Perrigo shareholders reject Mylan’s acquisition attempt
PITTSBURGH and DUBLIN — Mylan and Perrigo announced Friday in separate statements that fewer than 50.1% of Perrigo’s shareholders had tendered their shares to Mylan, ending a months-long acquisition effort by Mylan. When the deadline for shareholders — who had been approached directly by Mylan — passed at 8 a.m. EST on Friday, only 40% of shares had been tendered.
Mylan said that none of the shares tendered would be accepted and would be returned to shareholders, while Perrigo said it would immediately begin its $2 billion repurchase of shares — $5000 million worth of which it plans to complete by year’s end.
Mylan’s executive chairman Robert Coury, said that the acquisition was overall inessential to the company’s long-term strategy.
“As we have said all along, Mylan viewed Perrigo as a unique and exciting opportunity, but not one that was required for the future success of our company,” he said. “With one of the strongest balance sheets in our industry …. we are well-positioned to quickly execute on the next strategic, value-enhancing opportunities for our business, some of which we have already identified. a
Perrigo, for its part, expressed optimism about its future as an independent company, reiterating its long-held stance that Mylan’s $26 billion offer did not properly value the company.

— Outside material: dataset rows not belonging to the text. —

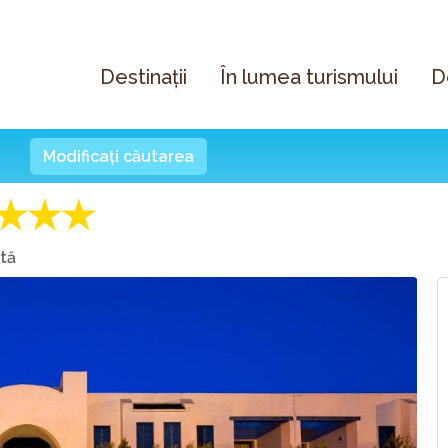
Destinații
În lumea turismului
D
Modificați căutarea
★★★
tă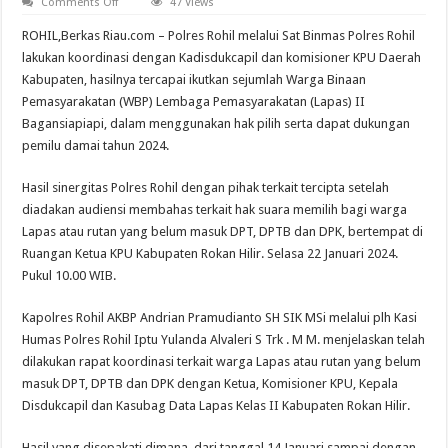
on
Comments Off
47 Views
Sinergitas
Polres
ROHIL,Berkas Riau.com – Polres Rohil melalui Sat Binmas Polres Rohil
Rohil
dengan
lakukan koordinasi dengan Kadisdukcapil dan komisioner KPU Daerah
Disdukcapil,
Kabupaten, hasilnya tercapai ikutkan sejumlah Warga Binaan
KPU
dan
Pemasyarakatan (WBP) Lembaga Pemasyarakatan (Lapas) II
WBP
Lapas
Bagansiapiapi, dalam menggunakan hak pilih serta dapat dukungan
II
pemilu damai tahun 2024.
Bagansiapiapi
Ikut
Memilih
dan
Hasil sinergitas Polres Rohil dengan pihak terkait tercipta setelah
Dukung
diadakan audiensi membahas terkait hak suara memilih bagi warga
Pemilu
Damai
Lapas atau rutan yang belum masuk DPT, DPTB dan DPK, bertempat di
2024
Ruangan Ketua KPU Kabupaten Rokan Hilir. Selasa 22 Januari 2024.
Pukul 10.00 WIB.
Kapolres Rohil AKBP Andrian Pramudianto SH SIK MSi melalui plh Kasi
Humas Polres Rohil Iptu Yulanda Alvaleri S Trk . M M. menjelaskan telah
dilakukan rapat koordinasi terkait warga Lapas atau rutan yang belum
masuk DPT, DPTB dan DPK dengan Ketua, Komisioner KPU, Kepala
Disdukcapil dan Kasubag Data Lapas Kelas II Kabupaten Rokan Hilir.
Hasil yang disepakati dimana, dari tanggal 14 Januari sampai dengan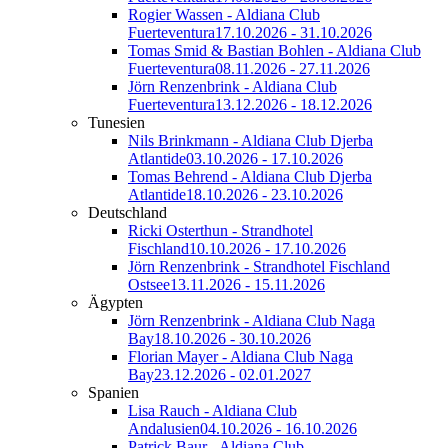
Rogier Wassen - Aldiana Club
Fuerteventura
17.10.2026 - 31.10.2026
Tomas Smid & Bastian Bohlen - Aldiana Club
Fuerteventura
08.11.2026 - 27.11.2026
Jörn Renzenbrink - Aldiana Club
Fuerteventura
13.12.2026 - 18.12.2026
Tunesien
Nils Brinkmann - Aldiana Club Djerba
Atlantide
03.10.2026 - 17.10.2026
Tomas Behrend - Aldiana Club Djerba
Atlantide
18.10.2026 - 23.10.2026
Deutschland
Ricki Osterthun - Strandhotel
Fischland
10.10.2026 - 17.10.2026
Jörn Renzenbrink - Strandhotel Fischland
Ostsee
13.11.2026 - 15.11.2026
Ägypten
Jörn Renzenbrink - Aldiana Club Naga
Bay
18.10.2026 - 30.10.2026
Florian Mayer - Aldiana Club Naga
Bay
23.12.2026 - 02.01.2027
Spanien
Lisa Rauch - Aldiana Club
Andalusien
04.10.2026 - 16.10.2026
Patrick Baur - Aldiana Club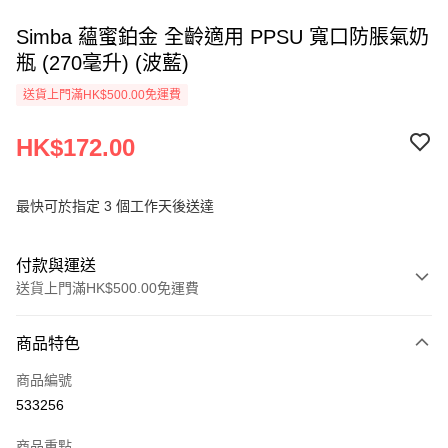
Simba 蘊蜜鉑金 全齡適用 PPSU 寬口防脹氣奶
瓶 (270毫升) (波藍)
送貨上門滿HK$500.00免運費
HK$172.00
最快可於指定 3 個工作天後送達
付款與運送
送貨上門滿HK$500.00免運費
付款方式
商品特色
信用卡
商品編號
AlipayHK
533256
PayMe
商品重點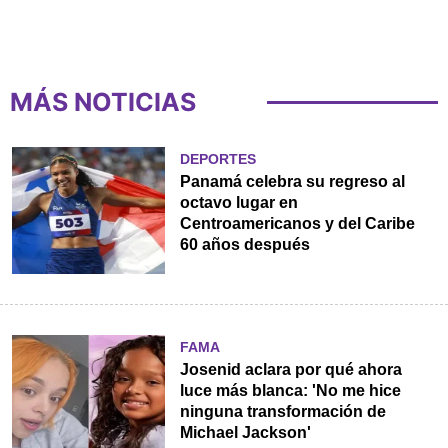
MÁS NOTICIAS
DEPORTES
Panamá celebra su regreso al
octavo lugar en
Centroamericanos y del Caribe
60 años después
FAMA
Josenid aclara por qué ahora
luce más blanca: 'No me hice
ninguna transformación de
Michael Jackson'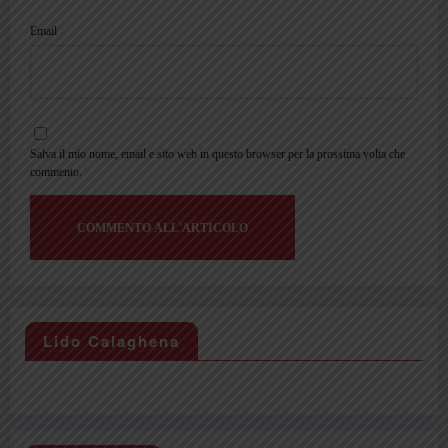
Email
Salva il mio nome, email e sito web in questo browser per la prossima volta che
commento.
Lido Calaghena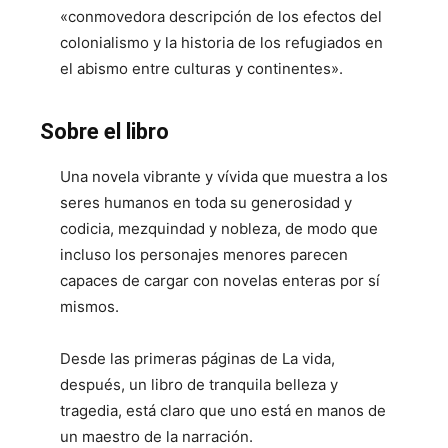
«conmovedora descripción de los efectos del
colonialismo y la historia de los refugiados en
el abismo entre culturas y continentes».
Sobre el libro
Una novela vibrante y vívida que muestra a los
seres humanos en toda su generosidad y
codicia, mezquindad y nobleza, de modo que
incluso los personajes menores parecen
capaces de cargar con novelas enteras por sí
mismos.
Desde las primeras páginas de
La vida,
después
, un libro de tranquila belleza y
tragedia, está claro que uno está en manos de
un maestro de la narración.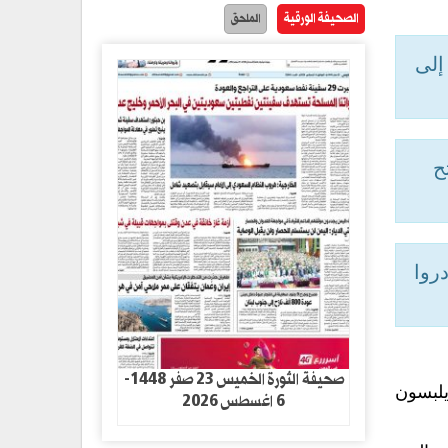
الصحيفة الورقية
الملحق
إلى
ح
غادروا
صحيفة الثورة الخميس 23 صفر 1448-
ة.. انطلقت رحلة جوية مساء أمس على متنها 268 حاجا يلبسون
6 اغسطس 2026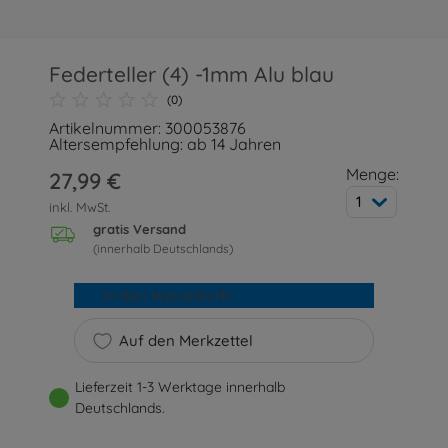
Federteller (4) -1mm Alu blau
(0)
Artikelnummer: 300053876
Altersempfehlung: ab 14 Jahren
Menge:
27,99 €
1
inkl. MwSt.
gratis Versand
(innerhalb Deutschlands)
In den Warenkorb
Auf den Merkzettel
Lieferzeit 1-3 Werktage innerhalb
Deutschlands.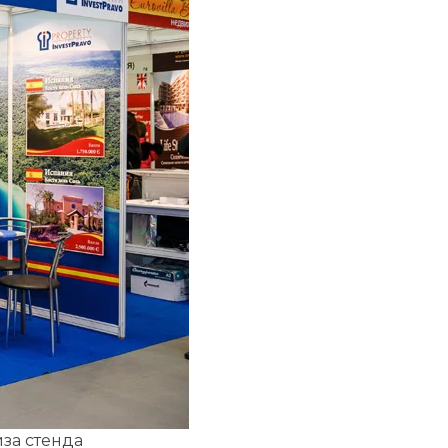
за стенда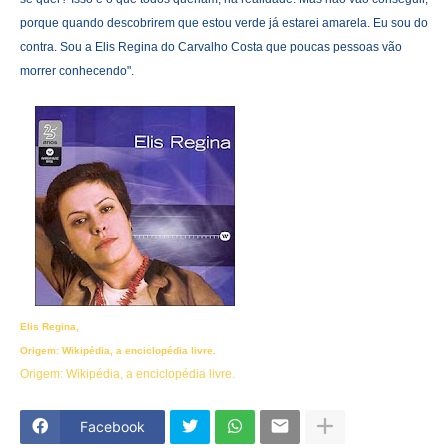
porque quando descobrirem que estou verde já estarei amarela. Eu sou do
contra. Sou a Elis Regina do Carvalho Costa que poucas pessoas vão
morrer conhecendo".
Elis Regina,
Origem: Wikipédia, a enciclopédia livre.
Origem: Wikipédia, a enciclopédia livre.
Facebook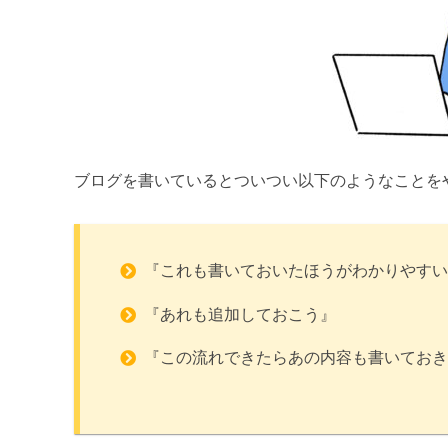
ブログを書いているとついつい以下のようなことを
『これも書いておいたほうがわかりやすい
『あれも追加しておこう』
『この流れできたらあの内容も書いておき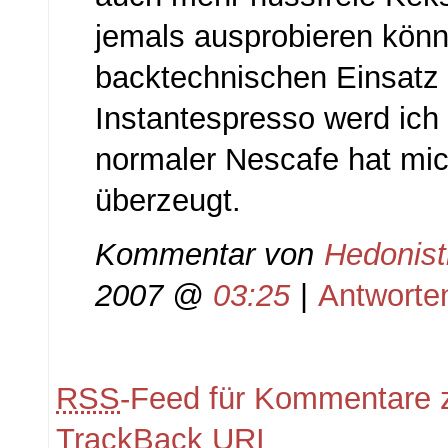
jemals ausprobieren kön
backtechnischen Einsatz
Instantespresso werd ich
normaler Nescafe hat mich
überzeugt.
Kommentar von
Hedonist
2007 @
03:25
|
Antworte
RSS
-Feed für Kommentare z
TrackBack
URI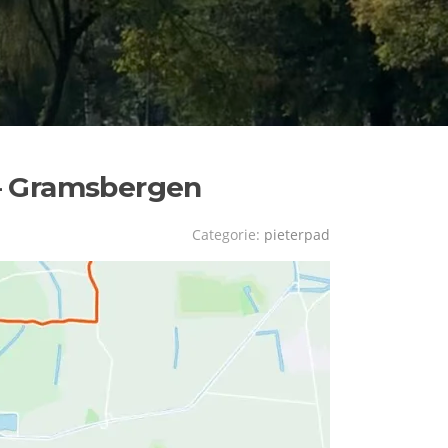
– Gramsbergen
Categorie:
pieterpad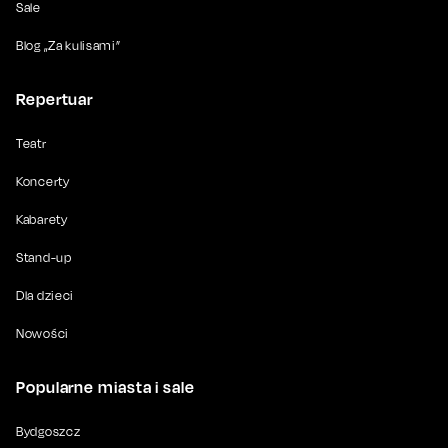
Sale
Blog „Za kulisami”
Repertuar
Teatr
Koncerty
Kabarety
Stand-up
Dla dzieci
Nowości
Popularne miasta i sale
Bydgoszcz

“We have said all along that this offer from Mylan was a bad deal for our shareholders, as it significantly undervalued our durable business model and industry-leading future growth prospects,” Perrigo chairman and CEO Joseph Papa said. “Strong organic growth, a disciplined approach to M&A, and transparent, accessible corporate governance policies are the foundation of our successful business strategy. I am delighted that Perrigo shareholders voiced their clear support for this management team and our long-term strategy.”